Scott Brown’s joining a Boston law firm. The Boston Globe: “The job allows Brown to begin cashing in on his contacts with the financial services industry, which he helped oversee in the Senate. He received hefty donations from the industry during his race last year against Warren.”
MICHIGAN: The height of the trees maybe weren’t just right for Scott Romney. Mitt Romney’s brother won’t run for the open Senate seat.


The guy who shot the 47% video is a National Hero!!!
For what...exposing the fact that 47% of the American people now rely on government for something???
For exposing Willard for what he is? Heck that 47% of dead beats voted for Willard.
Think the "dead beats" as you put it went the other way. Nice try though...have a good day. :)
Serving in Congress is now no more than a stepping stone to lucrative jobs in private industry.
Must be nice for Conservatives to be able to go back to not having to pretend to like Mr. Romney.
Romney was caught in the middle and has nothing to apologize for. He was caught in a losing situation from the begining. As I recall, in many states he wasn't the winner of the primary elections. It was an anybody but Romney campaign. The extremists on the far, far right wanted him to be as looney as they are but he just couldn't do it. Much of the flip fops of Willard was due to the pressures he faced in his party being tugged from both the sensible center and the ridiculous far right.

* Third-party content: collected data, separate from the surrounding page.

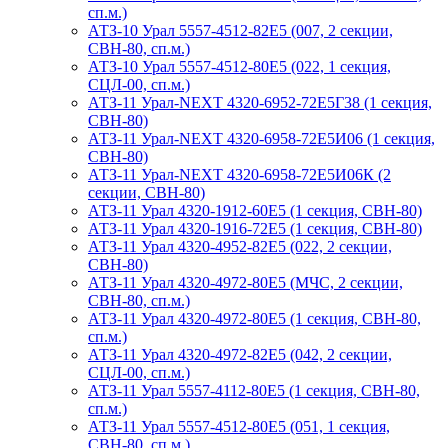
сп.м.)
АТЗ-10 Урал 5557-4512-82Е5 (007, 2 секции,
СВН-80, сп.м.)
АТЗ-10 Урал 5557-4512-80Е5 (022, 1 секция,
СЦЛ-00, сп.м.)
АТЗ-11 Урал-NEXT 4320-6952-72Е5Г38 (1 секция,
СВН-80)
АТЗ-11 Урал-NEXT 4320-6958-72Е5И06 (1 секция,
СВН-80)
АТЗ-11 Урал-NEXT 4320-6958-72Е5И06К (2
секции, СВН-80)
АТЗ-11 Урал 4320-1912-60Е5 (1 секция, СВН-80)
АТЗ-11 Урал 4320-1916-72Е5 (1 секция, СВН-80)
АТЗ-11 Урал 4320-4952-82Е5 (022, 2 секции,
СВН-80)
АТЗ-11 Урал 4320-4972-80Е5 (МЧС, 2 секции,
СВН-80, сп.м.)
АТЗ-11 Урал 4320-4972-80Е5 (1 секция, СВН-80,
сп.м.)
АТЗ-11 Урал 4320-4972-82Е5 (042, 2 секции,
СЦЛ-00, сп.м.)
АТЗ-11 Урал 5557-4112-80Е5 (1 секция, СВН-80,
сп.м.)
АТЗ-11 Урал 5557-4512-80Е5 (051, 1 секция,
СВН-80, сп.м.)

As long as the Republican party remains under the thumb of the extreme right wing nut job Fascist wannabes they are going to lose elections. They expose themselves for what they realy are and people just can't go off the deep end any more and vote for them.
Had Willard waged a more centerist campaign his address might be on Pennsylvania Avenue in Washington, DC., but he didn't, he cowtowed to the rwnjefw and he lost.
Romney's problem was he just couldn't bring himself to tell the truth. He spent to many years in the board room lying to investors.
It takes a person with socio-pathic tendencies to rip apart companies, throw people out of work, and steal from pension funds so that he can add to his already mammoth fortune. Certainly, he is able to compartmentalize those aspects of his personality and deny that he ever knowingly hurt large numbers of people, but loving his family doesn't earn him a pass for his heinously immoral acts.
Can Mittens fix my car? He's a brilliant man and can fix anything. It kills me he's not a mechanic.